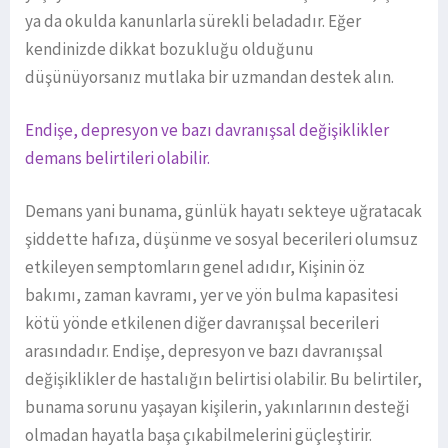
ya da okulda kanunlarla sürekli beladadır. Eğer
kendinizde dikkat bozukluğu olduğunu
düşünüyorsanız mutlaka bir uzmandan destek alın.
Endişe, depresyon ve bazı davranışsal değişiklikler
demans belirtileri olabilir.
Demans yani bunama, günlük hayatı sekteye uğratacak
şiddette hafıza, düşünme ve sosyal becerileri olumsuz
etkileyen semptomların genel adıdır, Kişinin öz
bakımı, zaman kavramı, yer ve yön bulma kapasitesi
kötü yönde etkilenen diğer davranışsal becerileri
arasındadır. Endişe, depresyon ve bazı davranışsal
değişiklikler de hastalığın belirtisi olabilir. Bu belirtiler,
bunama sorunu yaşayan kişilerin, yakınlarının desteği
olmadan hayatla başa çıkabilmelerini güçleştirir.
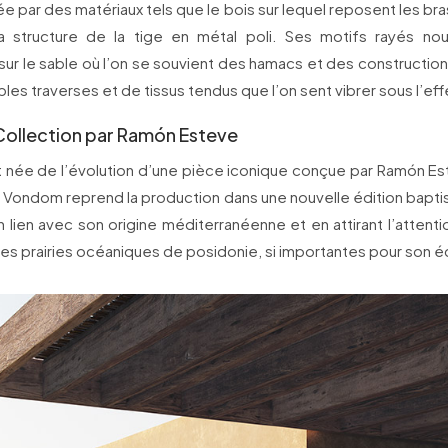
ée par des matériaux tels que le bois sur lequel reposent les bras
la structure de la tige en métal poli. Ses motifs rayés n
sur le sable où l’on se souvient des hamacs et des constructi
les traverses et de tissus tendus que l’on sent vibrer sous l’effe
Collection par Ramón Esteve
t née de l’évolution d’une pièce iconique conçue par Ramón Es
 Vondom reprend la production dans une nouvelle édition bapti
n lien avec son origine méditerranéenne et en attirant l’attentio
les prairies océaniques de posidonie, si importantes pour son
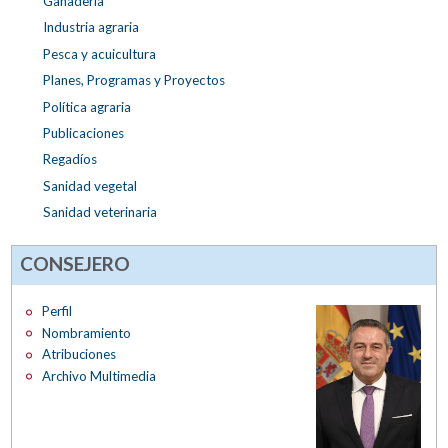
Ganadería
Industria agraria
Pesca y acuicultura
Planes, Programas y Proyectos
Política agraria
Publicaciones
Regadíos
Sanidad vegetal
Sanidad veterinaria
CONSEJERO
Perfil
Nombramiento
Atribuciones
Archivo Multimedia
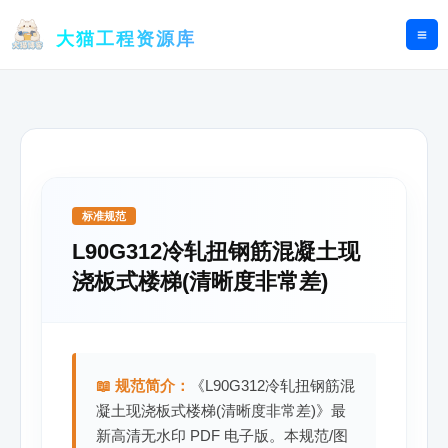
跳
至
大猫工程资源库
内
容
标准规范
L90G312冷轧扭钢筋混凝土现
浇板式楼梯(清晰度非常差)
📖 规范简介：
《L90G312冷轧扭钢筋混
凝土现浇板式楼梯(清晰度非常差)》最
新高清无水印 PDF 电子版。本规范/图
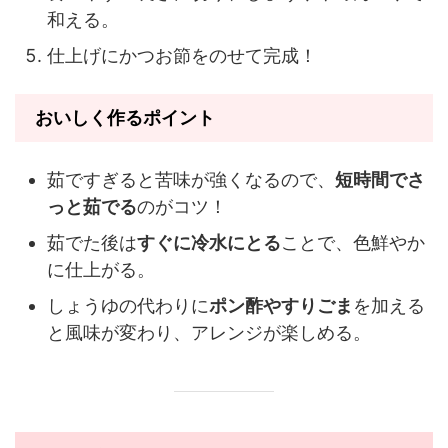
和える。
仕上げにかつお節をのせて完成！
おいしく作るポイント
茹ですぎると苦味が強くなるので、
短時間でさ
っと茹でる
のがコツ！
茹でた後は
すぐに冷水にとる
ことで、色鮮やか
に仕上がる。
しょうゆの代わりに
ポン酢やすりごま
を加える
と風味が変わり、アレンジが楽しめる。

Work item:
Look for the string "agraria" in the entries above. Copy every line that has it.

Problem solution:
Industria agraria
Política agraria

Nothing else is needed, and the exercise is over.